Parsing a file with look ahead


#1

I need to parse a file line by line, and output the results line by
line (too big to fit into memory). So far, simple enough:
file.each_line.

However, the parser needs the ability to peek ahead to the next line,
in order to parse this line. What’s the right way to do this? Again,
I really don’t want to try to slurp the whole file into memory and
split on newlines.

Here’s an example:
Line1: Hi
Line2: How
Line3: Are
Line4: you?

I’d like to:
parse(‘Hi’, ‘How’)
parse(‘How’, ‘Are’)
parse(‘Are’, ‘you?’)
parse(‘you?’, false)

hey, this is practically a unit test!

Any ideas?


#2

The first thing I can think of is do file.each_line and store that
line in a previous_line variable at the end of the proc. Then you have
access to the line that was read before hand and the current one.


#3

S. Robert J. wrote:

require ‘enumerator’

File.new(filename).enum_slice(2).each do |first, second|
p [ first, second ? second : false ]
end


#4

Thanks! BTW, looking at the Rdoc, it seems each_cons is what I want,
no?


#5

Gregory B. wrote:

On 2/21/07, S. Robert J. removed_email_address@domain.invalid wrote:

Thanks! BTW, looking at the Rdoc, it seems each_cons is what I want,
no?

If you are dealing with paired lines, use enum_slice(2)

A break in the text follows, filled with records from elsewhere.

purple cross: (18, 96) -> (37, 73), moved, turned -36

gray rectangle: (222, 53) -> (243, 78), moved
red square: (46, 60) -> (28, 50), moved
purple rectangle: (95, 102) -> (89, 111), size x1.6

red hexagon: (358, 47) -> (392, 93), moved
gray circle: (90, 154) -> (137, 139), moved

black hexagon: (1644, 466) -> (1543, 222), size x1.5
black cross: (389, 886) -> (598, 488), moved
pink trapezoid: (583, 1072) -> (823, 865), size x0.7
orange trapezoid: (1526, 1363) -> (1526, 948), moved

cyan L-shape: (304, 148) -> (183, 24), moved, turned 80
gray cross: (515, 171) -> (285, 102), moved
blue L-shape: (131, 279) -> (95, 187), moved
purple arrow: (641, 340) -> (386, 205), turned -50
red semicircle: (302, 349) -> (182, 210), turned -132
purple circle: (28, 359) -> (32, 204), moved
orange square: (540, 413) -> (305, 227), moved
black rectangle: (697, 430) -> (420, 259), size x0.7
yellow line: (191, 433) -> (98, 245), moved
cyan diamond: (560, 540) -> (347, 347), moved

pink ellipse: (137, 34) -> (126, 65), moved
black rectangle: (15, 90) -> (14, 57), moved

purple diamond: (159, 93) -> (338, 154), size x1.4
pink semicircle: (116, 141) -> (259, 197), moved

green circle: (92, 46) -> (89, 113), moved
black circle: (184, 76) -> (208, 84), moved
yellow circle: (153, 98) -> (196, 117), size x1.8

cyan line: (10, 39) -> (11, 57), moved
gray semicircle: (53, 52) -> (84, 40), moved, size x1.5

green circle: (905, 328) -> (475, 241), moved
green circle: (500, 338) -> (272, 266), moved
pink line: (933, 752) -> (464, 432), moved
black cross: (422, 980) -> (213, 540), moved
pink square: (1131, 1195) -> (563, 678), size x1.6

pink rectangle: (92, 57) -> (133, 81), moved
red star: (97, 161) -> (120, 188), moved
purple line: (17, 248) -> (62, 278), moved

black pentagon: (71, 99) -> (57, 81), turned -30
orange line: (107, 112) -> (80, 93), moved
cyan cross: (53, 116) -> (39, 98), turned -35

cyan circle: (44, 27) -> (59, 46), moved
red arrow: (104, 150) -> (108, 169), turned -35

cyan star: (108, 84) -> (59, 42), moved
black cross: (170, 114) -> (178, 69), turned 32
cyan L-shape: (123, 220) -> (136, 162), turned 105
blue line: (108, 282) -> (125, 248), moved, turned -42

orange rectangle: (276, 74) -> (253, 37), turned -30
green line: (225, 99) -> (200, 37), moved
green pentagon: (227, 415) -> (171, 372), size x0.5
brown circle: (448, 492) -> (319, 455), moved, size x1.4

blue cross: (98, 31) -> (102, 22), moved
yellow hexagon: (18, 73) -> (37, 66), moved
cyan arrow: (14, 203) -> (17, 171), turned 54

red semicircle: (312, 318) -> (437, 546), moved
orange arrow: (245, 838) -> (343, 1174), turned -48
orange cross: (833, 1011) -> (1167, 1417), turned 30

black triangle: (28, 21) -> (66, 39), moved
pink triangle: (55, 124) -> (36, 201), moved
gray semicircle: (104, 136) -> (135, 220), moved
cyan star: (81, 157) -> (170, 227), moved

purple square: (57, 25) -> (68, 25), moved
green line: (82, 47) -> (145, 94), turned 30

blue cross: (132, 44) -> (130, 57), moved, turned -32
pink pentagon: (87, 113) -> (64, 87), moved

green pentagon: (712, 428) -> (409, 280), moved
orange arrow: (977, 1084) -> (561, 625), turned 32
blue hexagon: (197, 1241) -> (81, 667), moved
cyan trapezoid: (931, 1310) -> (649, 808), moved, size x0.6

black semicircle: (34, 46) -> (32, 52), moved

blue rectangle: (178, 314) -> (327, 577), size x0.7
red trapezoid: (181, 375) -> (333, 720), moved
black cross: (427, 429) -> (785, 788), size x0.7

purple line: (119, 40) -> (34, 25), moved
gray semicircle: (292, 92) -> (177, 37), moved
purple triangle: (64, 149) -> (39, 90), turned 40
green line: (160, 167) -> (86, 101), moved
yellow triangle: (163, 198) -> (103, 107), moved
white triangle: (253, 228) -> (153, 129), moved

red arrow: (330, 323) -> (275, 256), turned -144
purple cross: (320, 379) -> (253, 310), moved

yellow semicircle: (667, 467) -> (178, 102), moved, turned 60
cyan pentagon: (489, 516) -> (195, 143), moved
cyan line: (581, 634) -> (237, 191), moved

if you are dealing with data dependent on the current and previous
line, use each_cons, yes.

Except each_cons(n) will iterate 9 times if you have 10 lines.

Maybe something simple like this?

line = f.gets
while line
nextline = f.gets
#do stuff…
line = nextline
end

Daniel


#6

On 2/21/07, S. Robert J. removed_email_address@domain.invalid wrote:

Thanks! BTW, looking at the Rdoc, it seems each_cons is what I want,
no?

If you are dealing with paired lines, use enum_slice(2)

if you are dealing with data dependent on the current and previous
line, use each_cons, yes.


#7

“S. Robert J.” removed_email_address@domain.invalid wrote/schrieb
removed_email_address@domain.invalid:

I need to parse a file line by line, and output the results line by
line (too big to fit into memory). So far, simple enough:
file.each_line.

However, the parser needs the ability to peek ahead to the next line,
in order to parse this line. What’s the right way to do this? Again,
I really don’t want to try to slurp the whole file into memory and
split on newlines.

Sounds for me like it could be solved elegantly with a lazy stream of
input lines. For lazy streams see the Usenet thread starting with
article removed_email_address@domain.invalid, for instance.

The file will be split into lines, but lazily, and for that reason all
the lines don’t need to be hold in memory at the same time. Old, i.e.
already consumed lines will be garbage collected soon, because the
application does no longer reference them. You can have as many
lookahead lines as you want (tradeoff: needs more memory, of course).

Regards
Thomas